Paris Paradox: U.S. Leading in CO2 Reductions This Century While China’s Emissions Have Nearly Tripled

The United States’ withdrawal from the Paris climate agreement has generated considerable angst from environmental activists. But despite all the vitriol the Trump administration’s decision has yielded, America is more realistically positioned to meet Paris carbon dioxide reduction targets than virtually every nation that signed the non-binding agreement, proving once again that actions speak louder than words.

Case in point: China.

The Paris Agreement’s most prominent signatory has seen its CO2 emissions increase 180 percent since 2000, according to BP’s recently released 2019 Statistical Review of World Energy. No, that is not a typo – China’s CO2 emissions have nearly tripled from 3,361 million metric tons (mmt) in 2000 to 9,419 mmt last year.

In sharp contrast, the United States has led the world in CO2 reductions this century, slashing emissions 721 mmt since 2000.


The United States has reduced energy-related CO2 emissions 14 percent since 2005, putting us in position to meet Paris reduction targets of 26 to 28 percent below 2005 levels by 2025.

As former New York City mayor and environmental activist Michael Bloomberg recently noted,

“We’re half way there already and there’s seven years left to go.”

The primary reason for this success is increased natural gas use, not renewable energy mandates similar to what would be imposed by a binding version of the Green New Deal, or what has been implemented, and failed, in Germany.

While supposedly “greener” European Union nations are coming up short of their Paris commitments, United Nations Energy Programme chief Erik Solheim has noted, “In all likelihood, the United States of America will live up to its Paris commitment, not because of the White House, but because of the private sector.”
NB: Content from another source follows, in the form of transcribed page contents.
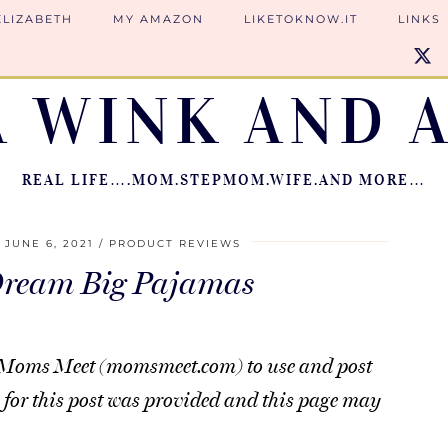
ELIZABETH
MY AMAZON
LIKETOKNOW.IT
LINKS
A WINK AND A
REAL LIFE….MOM.STEPMOM.WIFE.AND MORE…
JUNE 6, 2021
PRODUCT REVIEWS
Dream Big Pajamas
rom Moms Meet (momsmeet.com) to use and post
for this post was provided and this page may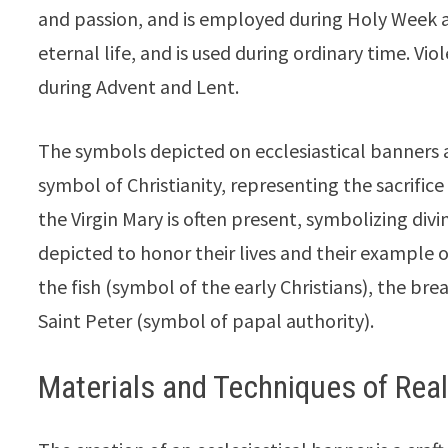
and passion, and is employed during Holy Week 
eternal life, and is used during ordinary time. V
during Advent and Lent.
The symbols depicted on ecclesiastical banners are
symbol of Christianity, representing the sacrifi
the Virgin Mary is often present, symbolizing div
depicted to honor their lives and their example
the fish (symbol of the early Christians), the br
Saint Peter (symbol of papal authority).
Materials and Techniques of Real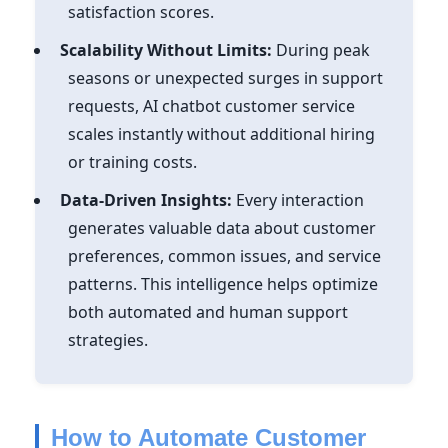
satisfaction scores.
Scalability Without Limits:
During peak
seasons or unexpected surges in support
requests, AI chatbot customer service
scales instantly without additional hiring
or training costs.
Data-Driven Insights:
Every interaction
generates valuable data about customer
preferences, common issues, and service
patterns. This intelligence helps optimize
both automated and human support
strategies.
How to Automate Customer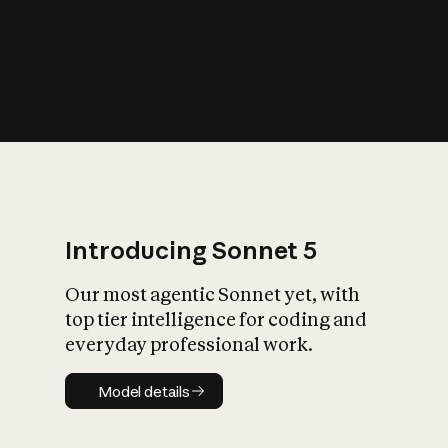
s
iety?
Introducing Sonnet 5
Our most agentic Sonnet yet, with
top tier intelligence for coding and
everyday professional work.
Model details
Model details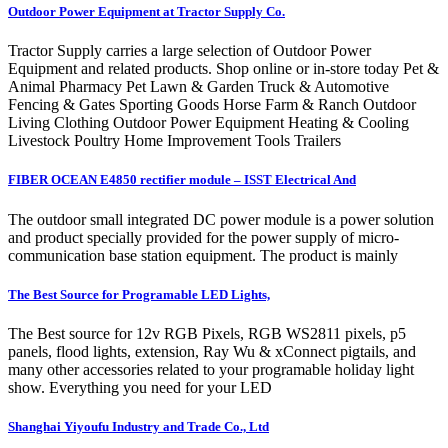
Outdoor Power Equipment at Tractor Supply Co.
Tractor Supply carries a large selection of Outdoor Power
Equipment and related products. Shop online or in-store today Pet &
Animal Pharmacy Pet Lawn & Garden Truck & Automotive
Fencing & Gates Sporting Goods Horse Farm & Ranch Outdoor
Living Clothing Outdoor Power Equipment Heating & Cooling
Livestock Poultry Home Improvement Tools Trailers
FIBER OCEAN E4850 rectifier module – ISST Electrical And
The outdoor small integrated DC power module is a power solution
and product specially provided for the power supply of micro-
communication base station equipment. The product is mainly
The Best Source for Programable LED Lights,
The Best source for 12v RGB Pixels, RGB WS2811 pixels, p5
panels, flood lights, extension, Ray Wu & xConnect pigtails, and
many other accessories related to your programable holiday light
show. Everything you need for your LED
Shanghai Yiyoufu Industry and Trade Co., Ltd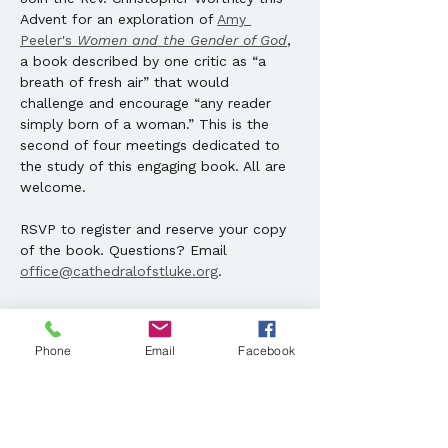
Advent for an exploration of 
Amy 
Peeler's 
Women and the Gender of God
, 
a book described by one critic as “a 
breath of fresh air” that would 
challenge and encourage “any reader 
simply born of a woman.” This is the 
second of four meetings dedicated to 
the study of this engaging book. All are 
welcome. 
RSVP to register and reserve your copy 
of the book. Questions? Email 
office@cathedralofstluke.org
.
Share this event
Phone
Email
Facebook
Indeed, private sector innovation has made natural gas so abundant and affordable that the clean-burning fuel has quickly become the top source of U.S. power generation.

As a result, a 2018 U.S. Energy Information Administration (EIA) report shows that growth in natural gas consumption can be credited for 61 percent of the total 3.86 billion metric tons of electric generation CO2 reductions since 2005. Moving forward, the EIA projects U.S. energy-related CO2 emissions will decline this year (1.6%) and in 2020 (1%), while a 2018 analysis by researchers from Carnegie Mellon University (CMU) concludes that continued low natural gas prices – which are highly likely thanks to the shale revolution — could “put the country on the path to meeting the long-term goals” of the Paris Climate Accords.

Contrary to the oft-repeated “Keep It In the Ground” narrative, the U.S. oil and natural gas boom has actually helped the United States establish itself as the world leader in greenhouse gas reductions. In contrast, China — which has all sorts of gushing press for its renewable energy capacity additions — is building 300-plus coal power plants while watching its CO2 emissions skyrocket.

The United States all-of-the-above, market-driven model for greenhouse gas reductions has not only been effective, it is far more realistic than what Green New Deal advocates are proposing. For all the hype about a 100 percent renewable energy conversion, oil and natural gas will be needed for decades to come. Even under a Paris Agreement 100 percent compliance scenario, 48 percent of global energy will still come from oil and natural gas in 2040. This isn’t an industry talking point. It’s reality.

Which begs the question: Why is Michael Bloomberg – who once praised natural gas’ environmental benefits – now committing $500 million of his own fortune to shut down natural gas power plants when they are the No. 1 reason the U.S. leads the world in CO2 reductions this century?